TXM XTZ Import Tutorial for DEMM 2015-03-12 Workshop

This tutorial is created for the TXM workshop at the DEMM (Digital Editing of Medieval Manuscripts) programme training session in Lyon (12 March 2015). The working plan of the session is available in a Google document.

Software Preparation

  • Copy (merge) the content of the archive to the “USERHOME/TXM” folder.

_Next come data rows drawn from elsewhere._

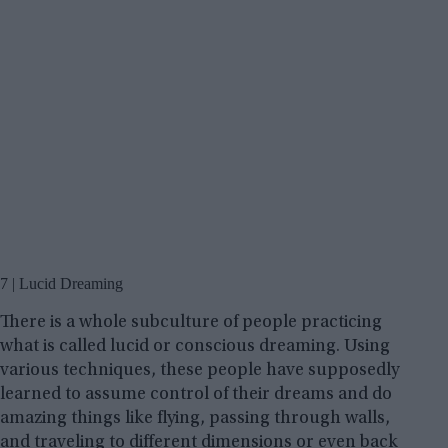
7 | Lucid Dreaming
There is a whole subculture of people practicing
what is called lucid or conscious dreaming. Using
various techniques, these people have supposedly
learned to assume control of their dreams and do
amazing things like flying, passing through walls,
and traveling to different dimensions or even back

To do so, you should:
    • unzip the archive on your disk
    • then copy the folders named “scripts”, “xsl” and “css” in the “USERHOME/TXM” folder
  • Start TXM
  • Call the 'File' / 'Import' / 'XML/w+CSV' import module and ceate an import configuration file (“import.xml”) by selecting the source folder in the import parameters form
  • Open the XTZImporter folder in the 'View / Macro' view

Preparing the sources folder

The source folder must:

  • contain the “import.xml” file
    • note that the “Front XSL” import option is currently incompatible with “Synoptic edition” option of the macro
  • contain the “import.properties” file with the following lines:
    ignoredelements=note|teiHeader
    editionpage=cb
  • if the “Synoptic” option is used, the source folder must contain an “img” folder with a “xxx” subfolder for each “xxx.xml” source document. This subfolder contains images corresponding to the pages of the edition, the alphabetical order of image file names must match the order of the pages of each text.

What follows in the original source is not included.